Just as I was about to give up on it, tonight I found this after many google searches, regarding referencing of lists in AS. (Halfway down the page) - search the page using “bigList” http://developer.apple.com/mac/library/documentation/AppleScript/Conceptual/AppleScriptLangGuide/reference/ASLR_classes.html
This changed everything!

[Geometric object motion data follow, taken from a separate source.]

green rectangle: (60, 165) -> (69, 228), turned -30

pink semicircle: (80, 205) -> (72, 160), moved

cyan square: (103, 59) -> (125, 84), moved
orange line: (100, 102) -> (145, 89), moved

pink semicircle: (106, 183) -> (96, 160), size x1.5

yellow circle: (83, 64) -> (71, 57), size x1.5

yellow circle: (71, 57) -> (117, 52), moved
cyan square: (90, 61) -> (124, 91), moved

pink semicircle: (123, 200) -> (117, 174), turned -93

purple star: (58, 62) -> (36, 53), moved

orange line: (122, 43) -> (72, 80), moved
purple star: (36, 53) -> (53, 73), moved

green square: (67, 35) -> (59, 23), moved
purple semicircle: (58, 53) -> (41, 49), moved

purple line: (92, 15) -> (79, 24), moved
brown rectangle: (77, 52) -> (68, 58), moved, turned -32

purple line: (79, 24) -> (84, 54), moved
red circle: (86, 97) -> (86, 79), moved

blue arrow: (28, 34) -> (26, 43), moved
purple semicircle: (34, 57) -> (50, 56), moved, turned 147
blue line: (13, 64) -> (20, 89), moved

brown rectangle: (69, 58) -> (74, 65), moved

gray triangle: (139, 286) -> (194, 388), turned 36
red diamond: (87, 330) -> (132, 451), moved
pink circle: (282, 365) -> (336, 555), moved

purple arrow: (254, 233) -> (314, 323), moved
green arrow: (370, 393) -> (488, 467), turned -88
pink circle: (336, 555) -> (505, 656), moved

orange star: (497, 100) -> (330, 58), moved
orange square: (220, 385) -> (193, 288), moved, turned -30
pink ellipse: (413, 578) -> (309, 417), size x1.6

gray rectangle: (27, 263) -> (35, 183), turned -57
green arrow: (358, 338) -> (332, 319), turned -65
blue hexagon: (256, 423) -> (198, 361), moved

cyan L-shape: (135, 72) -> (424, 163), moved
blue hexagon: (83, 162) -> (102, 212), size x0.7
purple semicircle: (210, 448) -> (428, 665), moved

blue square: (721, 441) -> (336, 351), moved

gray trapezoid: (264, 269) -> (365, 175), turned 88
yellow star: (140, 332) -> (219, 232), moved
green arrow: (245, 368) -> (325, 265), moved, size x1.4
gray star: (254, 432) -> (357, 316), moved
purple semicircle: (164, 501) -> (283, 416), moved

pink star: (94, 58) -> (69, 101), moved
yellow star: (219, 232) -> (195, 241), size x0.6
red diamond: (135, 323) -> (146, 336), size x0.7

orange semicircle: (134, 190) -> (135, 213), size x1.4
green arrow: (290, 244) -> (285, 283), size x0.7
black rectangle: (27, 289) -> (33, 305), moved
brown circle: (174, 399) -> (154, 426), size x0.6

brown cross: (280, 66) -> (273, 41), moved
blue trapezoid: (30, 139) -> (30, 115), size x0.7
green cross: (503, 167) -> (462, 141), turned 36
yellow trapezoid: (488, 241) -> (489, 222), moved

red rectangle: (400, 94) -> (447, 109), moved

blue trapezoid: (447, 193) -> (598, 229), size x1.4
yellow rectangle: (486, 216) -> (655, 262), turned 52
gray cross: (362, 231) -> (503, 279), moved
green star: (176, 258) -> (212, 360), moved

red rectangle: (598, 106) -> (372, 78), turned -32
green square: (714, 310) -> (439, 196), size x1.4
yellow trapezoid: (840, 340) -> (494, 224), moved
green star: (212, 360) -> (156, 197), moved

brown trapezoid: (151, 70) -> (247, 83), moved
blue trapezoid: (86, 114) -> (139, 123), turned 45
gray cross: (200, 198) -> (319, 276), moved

First I have posted a sample of the file here with data converted to animal names: http://www.wikiupload.com/download_page.php?id=192398 (if there was a way to host it on this site please let me know as I don’t know how long the sample will be available from a file host site and I think this is a great example for others in the same situation)
The above file takes me 33minutes 32 seconds to read using the above code (2012 secs)
Now, after a straight read of the file into variable fileContents, I set up the references and the repeat code looks like this, a variant of Shane’s great advice above.
set listOfrecordsref to a reference to listOfrecords
set fileContentsref to a reference to fileContents
repeat with i from 1 to count of fileContents
set oneRecord to words of text item i of fileContentsref
copy {col1:text item 1 of oneRecord, col2:text item 2 of oneRecord, col3:text item 3 of oneRecord, col4:text item 4 of oneRecord, col5:text item 5 of oneRecord, col6:text item 6 of oneRecord, col7:text item 7 of oneRecord, col8:text item 8 of oneRecord, col9:text item 9 of oneRecord, col10:text item 10 of oneRecord, col11:text item 11 of oneRecord, col12:text item 12 of oneRecord, col13:text item 13 of oneRecord, col14:text item 14 of oneRecord, col15:text item 15 of oneRecord, col16:text item 16 of oneRecord, col17:text item 17 of oneRecord} to the end of listOfrecordsref
end repeat
This processes the same file in THREE seconds (3) on my system. To check that I actually had the records processed (because I didn’t believe it for a number of retries!.. I simply performed a set operation to another variable in the editor at the end of the script and it showed as a result(and took a very very long time!. Logging does the same thing and much faster but you won’t see the quote characters that are in the records. This threw me off for a while until I figured it out.
Note that I also returned to the “copy to the end of the listOfrecords” method as well as using the “set x to a reference of the list” as shown in the developer page examples. Doing this to the oneRecord, due to its small size, had no impact on performance, but using referencing on the fileContents AND listOfrecords, both of which grew exponentially through the repeat’s iterations, reduced processing time by a factor of 400! That is absolutely remarkable.
So, now that I’m back in business I will get this ported into the ASOC project and continue tomorrow to hopefully wire everything into the TableView. Hope this helps others. And of course please feel free to add your advice to make the code better or point out any issues.
EDIT: the code optimization above regarding references only worked in the AS editor and not in XCode with the exception of the listOfrecordsref code in the repeat. See my post below.